As a reaction to the new Domestic Violence Cell, the men would wonder, “You say not to hit the wife, Tai? Not even when she makes a mistake?” Our clients were undernourished, married much before they turned 18 and had numerous children. Sitting in on the women’s meetings in villages, I would notice bruises and enquire – the answer was typical – beatings from the husband with fists, kicks, with sickles and pipes.

Women were ‘left’ by their husbands, thrown out of their matrimonial homes and lived like vagrants at the doorstep of their brother’s household. Naila Kabeer’s ‘field of their own’ where widowed sisters would return home as daily wage labourers in their brothers’ fields came alive to me.

Poor Hindu women, despite their upper caste had no power, no property rights and no maintenance. Further, the husbands who left them would not let them go completely; in many cases, they travelled to visit the estranged wife living in a hut in the father’s village and almost righteously expected meals and sex. A network of Socialist women’s groups organized a Parityakta Parishad (Conference of Deserted women) in Aurangabad, in January 1994. They claimed that the state of Maharashtra alone had 6 lakh deserted women. Like Nafisa, these are ‘internally displaced’ women were forced to flee their habitats.

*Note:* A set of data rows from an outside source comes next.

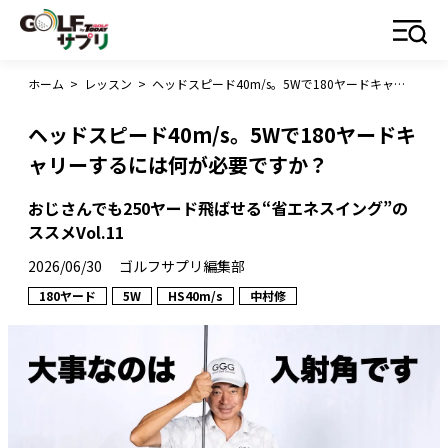
ホーム
>
レッスン
>
ヘッドスピード40m/s。5Wで180ヤードキャリーするには何が必要ですか？
ヘッドスピード40m/s。5Wで180ヤードキ
ャリーするには何が必要ですか？
おじさんでも250ヤード飛ばせる“省エネスイング”の
ススメVol.11
2026/06/30
ゴルフサプリ編集部
180ヤード
5W
HS40m/s
中村修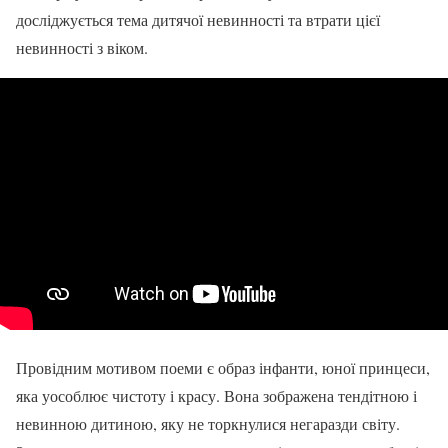
досліджується тема дитячої невинності та втрати цієї
невинності з віком.
Провідним мотивом поеми є образ інфанти, юної принцеси,
яка уособлює чистоту і красу. Вона зображена тендітною і
невинною дитиною, яку не торкнулися негаразди світу.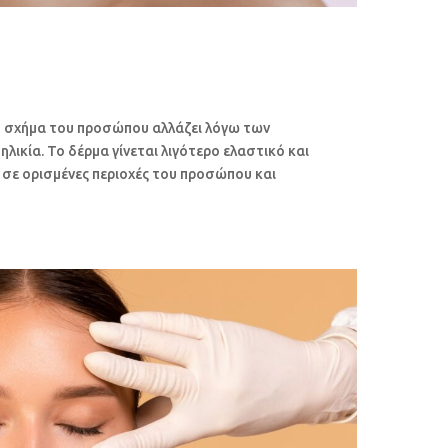
το σχήμα του προσώπου αλλάζει λόγω των
λικία. Το δέρμα γίνεται λιγότερο ελαστικό και
 σε ορισμένες περιοχές του προσώπου και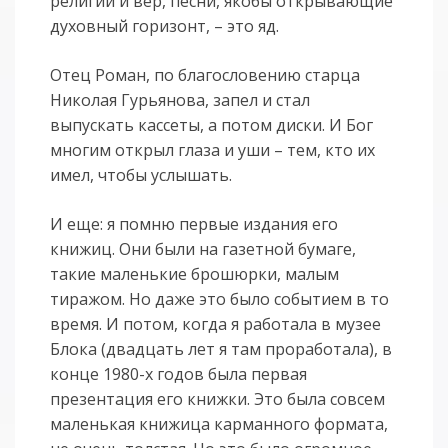
религий и вер, песни, якобы открывающие
духовный горизонт, – это яд.
Отец Роман, по благословению старца
Николая Гурьянова, запел и стал
выпускать кассеты, а потом диски. И Бог
многим открыл глаза и уши – тем, кто их
имел, чтобы услышать.
И еще: я помню первые издания его
книжиц. Они были на газетной бумаге,
такие маленькие брошюрки, малым
тиражом. Но даже это было событием в то
время. И потом, когда я работала в музее
Блока (двадцать лет я там проработала), в
конце 1980-х годов была первая
презентация его книжки. Это была совсем
маленькая книжица карманного формата,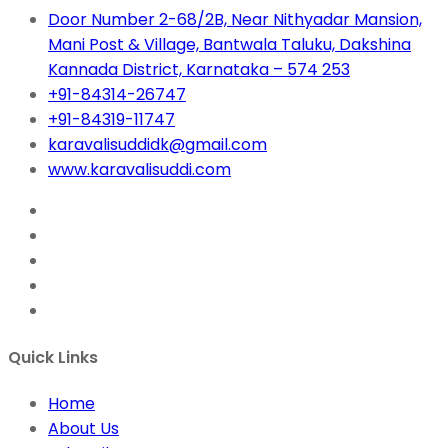
Door Number 2-68/2B, Near Nithyadar Mansion,
Mani Post & Village, Bantwala Taluku, Dakshina
Kannada District, Karnataka – 574 253
+91-84314-26747
+91-84319-11747
karavalisuddidk@gmail.com
www.karavalisuddi.com
Quick Links
Home
About Us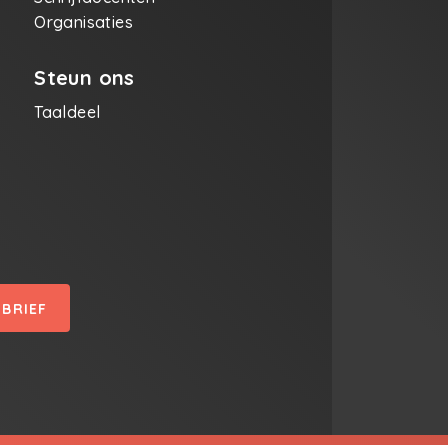
Organisaties
Steun ons
Taaldeel
SBRIEF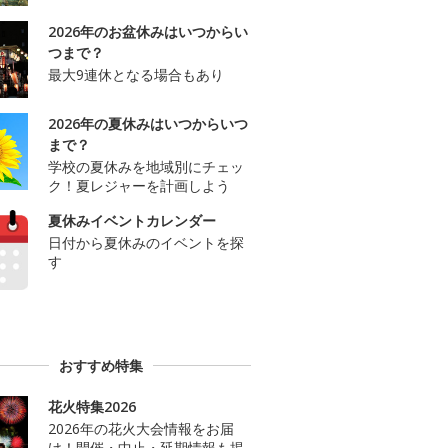
2026年のお盆休みはいつからい
つまで？
最大9連休となる場合もあり
2026年の夏休みはいつからいつ
まで？
学校の夏休みを地域別にチェッ
ク！夏レジャーを計画しよう
夏休みイベントカレンダー
日付から夏休みのイベントを探
す
おすすめ特集
花火特集2026
2026年の花火大会情報をお届
け！開催・中止・延期情報も掲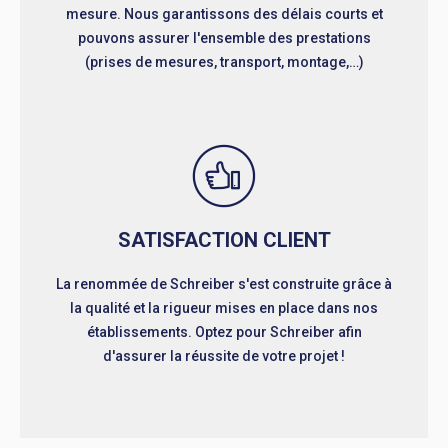
mesure. Nous garantissons des délais courts et
pouvons assurer l'ensemble des prestations
(prises de mesures, transport, montage,…)
SATISFACTION CLIENT
La renommée de Schreiber s'est construite grâce à
la qualité et la rigueur mises en place dans nos
établissements. Optez pour Schreiber afin
d'assurer la réussite de votre projet !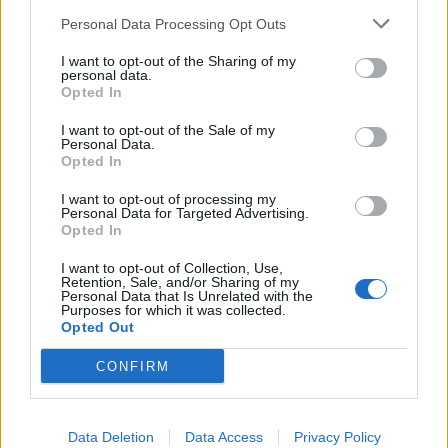
Δυο σημαντικές προτάσεις
Personal Data Processing Opt Outs
Οι πνευμονολόγοι χαρακτήρισαν το Εθνικό
I want to opt-out of the Sharing of my
personal data.
Πρόγραμμα Εμβολιασμών ένα από τα
Opted In
καλύτερα στην Ευρώπη και ανέλυσαν δυο
I want to opt-out of the Sale of my
σημαντικές προτάσεις / πρωτοβουλίες,
Personal Data.
Opted In
προκειμένου να υπάρξει περαιτέρω βελτίωση.
I want to opt-out of processing my
Personal Data for Targeted Advertising.
Η μια πρόταση αφορά στο ηλικιακό όριο για το
Opted In
εμβόλιο για τον RSV. Συστήνουν να κατέβει
I want to opt-out of Collection, Use,
στα 70 έτη της ηλικίας, από τα 75 που είναι
Retention, Sale, and/or Sharing of my
Personal Data that Is Unrelated with the
σήμερα.
Purposes for which it was collected.
Opted Out
Επίσης για κάποιους ασθενείς, που έχουν
CONFIRM
σημαντικές συννοσηρότητες, συστήνουν να
μην υπάρχει το όριο των 60 ετών, αλλά να
μπορούν τα εμβόλια να γίνονται ανάλογα με
Data Deletion
Data Access
Privacy Policy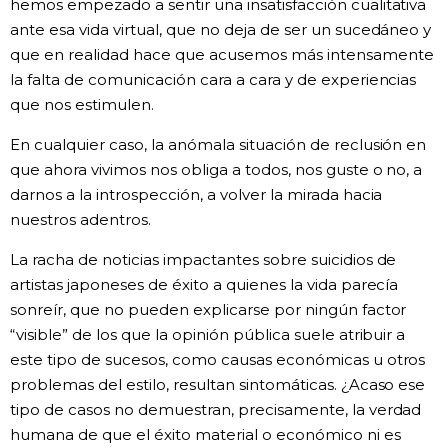
hemos empezado a sentir una insatisfacción cualitativa
ante esa vida virtual, que no deja de ser un sucedáneo y
que en realidad hace que acusemos más intensamente
la falta de comunicación cara a cara y de experiencias
que nos estimulen.
En cualquier caso, la anómala situación de reclusión en
que ahora vivimos nos obliga a todos, nos guste o no, a
darnos a la introspección, a volver la mirada hacia
nuestros adentros.
La racha de noticias impactantes sobre suicidios de
artistas japoneses de éxito a quienes la vida parecía
sonreír, que no pueden explicarse por ningún factor
“visible” de los que la opinión pública suele atribuir a
este tipo de sucesos, como causas económicas u otros
problemas del estilo, resultan sintomáticas. ¿Acaso ese
tipo de casos no demuestran, precisamente, la verdad
humana de que el éxito material o económico ni es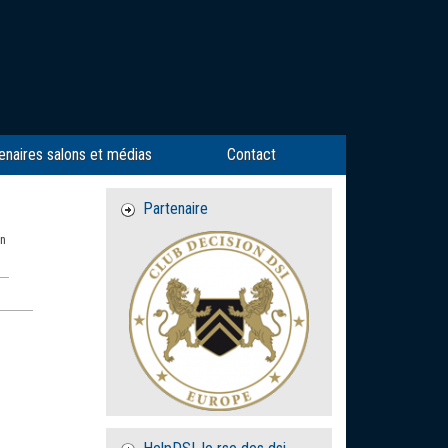
enaires salons et médias
Contact
Partenaire
en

This Hindu reality was clearly distinct from the position of the professional and ambitious women within my Brahmin middle class extended family in Mumbai. Here, women competed in the job market, chose their own partners and carved out their own lives. Yet, patriarchy was around like a bad smell – as these aunts and cousins too, succumbed to domestic gender roles such as cooking and serving, and marriage rituals such as kanyadan and the change of surnames were followed unquestioned.

There are many Hindu realities as there are many ‘Muslim’ realities. Everywhere, women have to struggle, fight, survive. They face male domination, humiliation and the sheer irrationality of religious practices, and do they fight!

Nafisa is not alone. The many Nafisas are struggling against an inconceivable amount of things like her father’s broken household, the Muslim women’s groups in Bandra Golibar slums trying to contain domestic violence, the Maratha women in Andur village who serve as wage labour in the fields that should belong to them, shepherd women members of Manndeshi bank who build credit and run businesses – the count is unending. The spirit of women is still unconquered, their resilience unbound and astonishing.

This victory over oral irrevocable Talaq belongs to the poor Muslim women who went to Court to fight against custom, dogmatic male clerics and their appropriation of religious texts. They are now the torch bearers of the progressive Muslim Movement that was spear headed by Hamid Dalwai in 1960s and by the Progressive Writers’ Movement (Anjuman Tarraqi Pasand Mussanafin-e-Hind) with people like Ismat Chugtai and Manto in 1930s. Today those Muslim teachers, artisans, youth that educate, organize and agitate to seek transformation of their realities – this victory, over archaic unjust customs, belongs to them.

We cannot allow the Hindu right wing to use the Triple Talaq judgement as a tool in fueling hatred against Muslims. The plight of women is an easy gimmick to elicit in order to malign a community – the British did it with the Indians by pointing to Sati, child marriage and widow tonsuring. The Americans did it with Afghanistan by broadcasting stories of the public lynching of women. Under the garb of sympathy towards women, the aim was to vilify the men and thereby justify the military attack or colonial expansion.

Are we so naïve as to accept the claims of the Hindu right wing? Should we believe that they care about Muslim women? Can you save women from their husbands but rationalize their gang rapes? When Muslim men are killed, do Muslim women get free? The fault line does not lie between Muslim women and Muslim men, it is between those who want to stick to ascribed status – coming from patriarchy, caste superiority, religious custom – and those who seek justice. Which side are you on?